Arquivado em: Arquivo-CdB
Publicado quarta-feira, 27 de fevereiro de 2008 as 10:11, por: cdb

Depois de oito horas de depoimento numa delegacia de João Pessoa, na Paraíba, um estudante de 18 anos confessou que se encharcou de gasolina e forjou o seu próprio seqüestro para chamar atenção das autoridades sobre o problema do bullying escolar.

O estudante é o mesmo que ameaçou um colégio particular da cidade em setembro do ano passado, afirmando ser vítima “extrema” de bullying – prática na qual crianças e adolescentes são intimidados por colegas de maneira agressiva, com apelidos constantes e repetitivos.

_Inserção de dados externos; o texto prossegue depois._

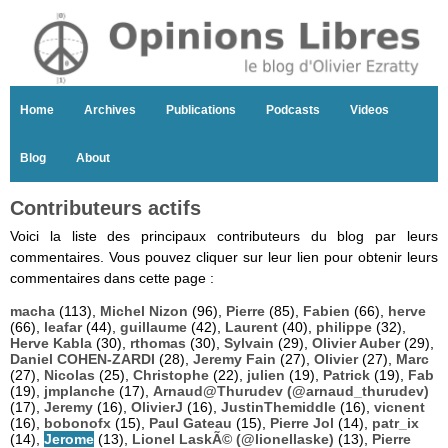
Home
Archives
Publications
Podcasts
Videos
Blog
About
Contributeurs actifs
Voici la liste des principaux contributeurs du blog par leurs
commentaires. Vous pouvez cliquer sur leur lien pour obtenir leurs
commentaires dans cette page :
macha
(113),
Michel Nizon
(96),
Pierre
(85),
Fabien
(66),
herve
(66),
leafar
(44),
guillaume
(42),
Laurent
(40),
philippe
(32),
Herve Kabla
(30),
rthomas
(30),
Sylvain
(29),
Olivier Auber
(29),
Daniel COHEN-ZARDI
(28),
Jeremy Fain
(27),
Olivier
(27),
Marc
(27),
Nicolas
(25),
Christophe
(22),
julien
(19),
Patrick
(19),
Fab
(19),
jmplanche
(17),
Arnaud@Thurudev (@arnaud_thurudev)
(17),
Jeremy
(16),
OlivierJ
(16),
JustinThemiddle
(16),
vicnent
(16),
bobonofx
(15),
Paul Gateau
(15),
Pierre Jol
(14),
patr_ix
(14),
Jerome
(13),
Lionel LaskÃ© (@lionellaske)
(13),
Pierre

A suposta armação foi feita pelo rapaz para convencer a polícia e o Ministério Público do Estado da Paraíba de que ele não estava envolvido na produção de três vídeos que foram divulgados no YouTube, em que eram feitas ameaças a alunos da escola particular da cidade _a mesma que foi alvo de ameaças em setembro.

O garoto confessou ter produzido sozinho os vídeos para simular que seria perseguido por um suposto grupo de alunos numa forma de vingança. A montagem leva a crer que o jovem era um dissidente do grupo e que o motivo do rompimento seria ter denunciado à polícia um plano do grupo de realizar um atentado (não-concretizado) na escola.

De acordo com o secretário da Segurança Pública do Estado da Paraíba, Eitel Santiago, o estudante praticou atos de terrorismo contra outros alunos e responderá pelos crimes de exposição de pessoas ao perigo, além de falsa comunicação de crime (ao forjar o seu seqüestro).

– Foi tudo uma simulação que foi feita com o propósito de aterrorizar outras pessoas do colégio em que ele estudava. Além disso, ao forjar o seqüestro, ele mobilizou todo um aparato policial desnecessariamente. Pedi rigor para o delegado na apuração do crime, a idéia é pedir a prisão preventiva dele, disse o secretário.

Segundo o promotor Alley Borges Scorel, que acompanha o caso desde o início, os pais do estudante ficaram surpresos com a confissão do filho, que segundo está em acompanhamento psicológico desde o ano passado.

O enredo com ares de tragédia foi descoberto pelas contradições do estudante durante seu depoimento à polícia, segundo o promotor Scorel, que já desconfiava do garoto desde quando o visitou em sua casa, na última sexta-feira, para começar a investigação a respeito dos vídeos que estavam na internet.

– Eu quis assistir os vídeos junto com ele. Em nenhum momento ele mostrou alguma reação, algum sentimento de medo, nada. Imagine só. Qualquer pessoa que se depara com uma ameaça daquele porte no mínimo se assustaria ou pediria proteção e isso não aconteceu, afirmou Scorel.

Como a polícia também estava no caso, o estudante teve de criar uma forma de tornar a farsa verossímil, armando a recente simulação de seqüestro. Ele algemou os pés, as mãos, amarrou um pano na boca, usou um gorro e ainda se encharcou de gasolina.

Segundo Scorel, o estudante ainda está muito perturbado por causa do bullying que sofreu na escola (seu apelido era chupeta de baleia) e ainda não se convenceu de que precisa de tratamento.

–É como um alcoólatra. Ele precisa querer se tratar. E com ele não está acontecendo isso. Ele quer chamar a atenção da sociedade porque sofreu medidas socioeducativas no ano passado e quem praticou o ato contra ele não sofreu nada. Na cabeça dele, isso ainda não acabou, disse.

Antes de o caso ser encerrado, o computador do rapaz ainda vai ser submetido à perícia da Polícia Federal para se comprovar que o vídeo do YouTube é de sua autoria. O jovem também vai ser submetido a exame de sanidade mental.